Add section on special tokenizer component [ci skip]

2019-07-25 14:25:03 +02:00 · 2019-07-25 14:25:03 +02:00 · 02e444ec7c
parent 1fa6d6ba55
commit 02e444ec7c
1 changed files with 14 additions and 0 deletions
--- a/website/docs/usage/101/_pipelines.md
+++ b/website/docs/usage/101/_pipelines.md
@ -52,4 +52,18 @@ entities into account when making predictions.
 </Accordion>
 <Accordion title="Why is the tokenizer special?" id="pipeline-components-tokenizer">
 The tokenizer is a "special" component and isn't part of the regular pipeline.
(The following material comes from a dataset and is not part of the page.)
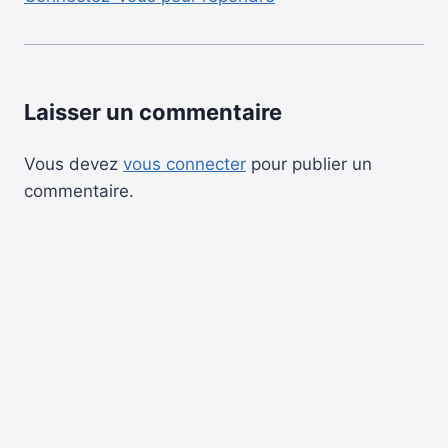
Laisser un commentaire
Vous devez
vous connecter
pour publier un
commentaire.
 It also doesn't show up in `nlp.pipe_names`. The reason is that there can only
 really be one tokenizer, and while all other pipeline components take a `Doc`
 and return it, the tokenizer takes a **string of text** and turns it into a
 `Doc`. You can still customize the tokenizer, though. `nlp.tokenizer` is
 writable, so you can either create your own
 [`Tokenizer` class from scratch](/usage/linguistic-features#native-tokenizers),
 or even replace it with an
 [entirely custom function](/usage/linguistic-features#custom-tokenizer).
 </Accordion>
 ---